Ein Zeitreiseagent wird in die Vergangenheit geschickt, um den verheerendsten Anschlag des sogenannten Fizzle-Bombers zu vereiteln, bei dem ansonsten rund 11.000 Menschen zu Tode kommen würden, doch er scheitert und kehrt mit schweren Verbrennungen im Gesicht in seine Gegenwart zurück. Mittels plastischer Chirurgie wieder hergestellt, neigt sich seine Dienstzeit trotzdem dem Ende, denn erste Psychosen und beginnende Demenz machen ihm zu schaffen, doch für einen letzten Job reist er in die 70er-Jahre zurück und gibt sich dort als Barkeeper aus.

In dieser Rolle begegnet er eines Abends einem Mann, mit dem er ins Gespräch kommt und der ihm verspricht, ihm die unglaublichste Geschichte seines Lebens zu erzählen. Die Geschichte des Mannes beginnt mit den Worten Als ich ein kleines Mädchen war… und obwohl der Zeitreiseagent schockiert tut, weiß er doch mehr, als er anfänglich zugibt. Sein Gesprächspartner ahnt derweil davon noch nichts und fährt fort.

Rezension:

Die Spierig Brüder als Regisseure mit Ethan Hawke in der Hauptrolle kannte ich ja bereits aus Daybreakers, der mich überraschend gut zu unterhalten wusste, und Filmen mit Zeitreisethematik bin ich eigentlich nie abgeneigt, weshalb es für mich außerfrage stand, auch Predestination einer Sichtung zu unterziehen. Dabei erwies es sich als regelrechter Glücksgriff, dass ich abgesehen von diesen Eckdaten keinerlei Vorkenntnis über den Film besaß, vielleicht abgesehen davon, dass die Geschichte auf Robert A. Heinleins All you Zombies basiert, die ich (zum Glück!?) nicht kenne, denn so wusste dieser ungewöhnliche wie einfallsreiche Zeitreise-Film wohl am besten zu zünden, wenn es auch zur Folge hatte, dass ich mich – abgesehen von der etwa zehnminütigen Einleitung – zunächst wie im falschen Film wähnte, behandelt die erste Hälfte des Films schließlich in Form einer ausgedehnten und ab und an kurz unterbrochenen Rückblende die wahrhaft tragische Lebensgeschichte der Figur, welcher der Zeitreiseagent in den 70er-Jahren unter dem Deckmantel seiner vermeintlichen Tätigkeit als Barkeeper trifft.

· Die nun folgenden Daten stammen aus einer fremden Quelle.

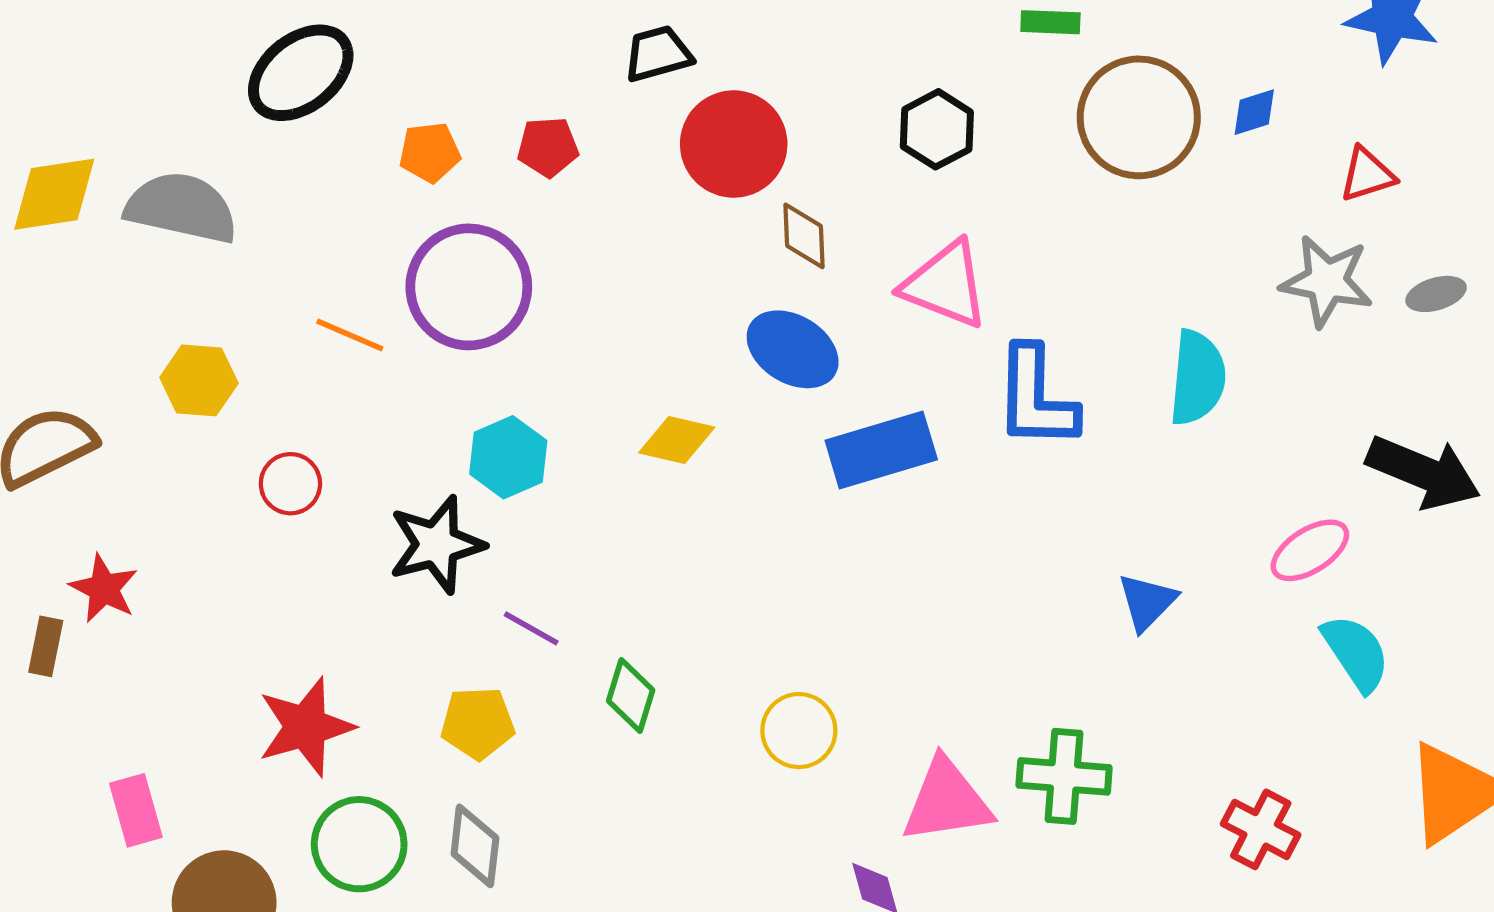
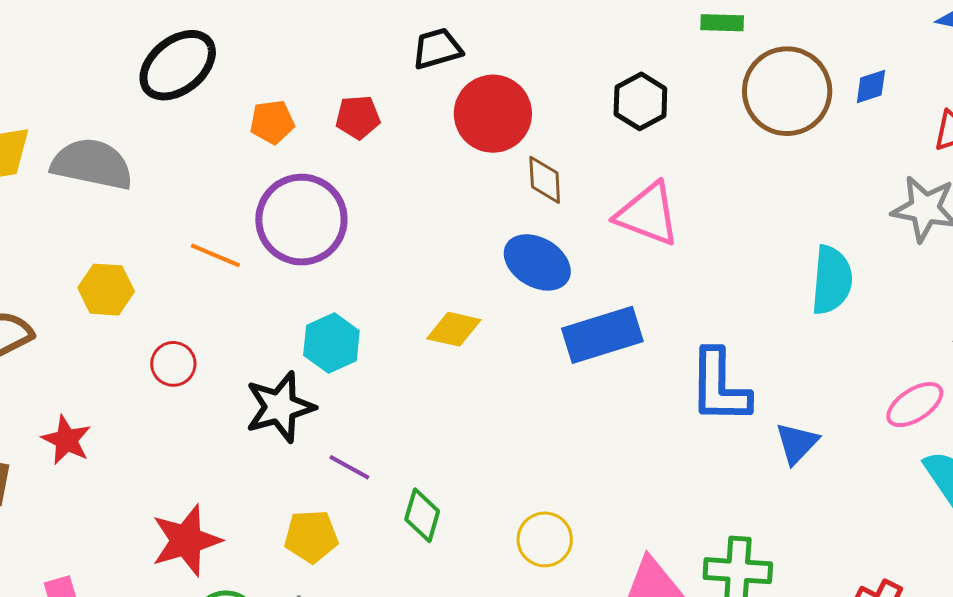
blue L-shape: (1036, 398) -> (719, 386), moved
red star: (104, 589) -> (66, 440), moved

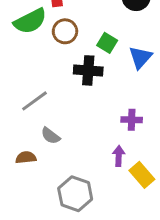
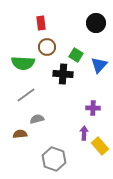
green semicircle: (30, 21) -> (23, 63), moved, turned 30
gray semicircle: (51, 136) -> (37, 119), turned 128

Szenenbild aus Predestination | © Tiberius Film
© Tiberius Film

Auch wenn das für meinen Artikel einem Todesstoß gleichkommt, muss ich sagen, dass es im Falle von Predestination wirklich die beste Vorbereitung ist oder wäre, möglichst nichts über den Film zu erfahren, weshalb man sich gut überlegen sollte, weiter zu lesen, wenngleich ich Spoiler natürlich gänzlich ausspare, um nicht das Filmvergnügen zu ruinieren. Der Twist des Films oder zumindest Teile davon sind derweil gar nicht einmal so schwer zu durchschauen, denn gerade der versierte Cineast wird zahlreiche Anspielungen und Hinweise finden, die schon in die richtige Richtung deuten, wenn er denn nicht aus der Natur der Sache heraus, also dem Zeitreisethema an sich, recht schnell merkt, wohin der Hase läuft. Dennoch, vollumfänglich klar wird einem alles erst in den letzten Minuten und das beeindruckt dann wiederum, selbst wenn man viele Hinweise schon im Vorfeld zu deuten wusste, weil der Film das Gedankenspiel um das allseits bekannte und beliebte Zeitreiseparadox wahrhaft auf die Spitze treibt beziehungsweise mit dem recht populären wie philosophischen Henne-Ei-Problem verknüpft oder noch konkreter mit dem ikonografischen Bild des Ouroboros, aber das zu vertiefen, würde bedeuten, den Film zu demontieren und nichts läge mir ferner, weshalb ich hier bei Interesse auf den Spoilerteil weiter unten verweise.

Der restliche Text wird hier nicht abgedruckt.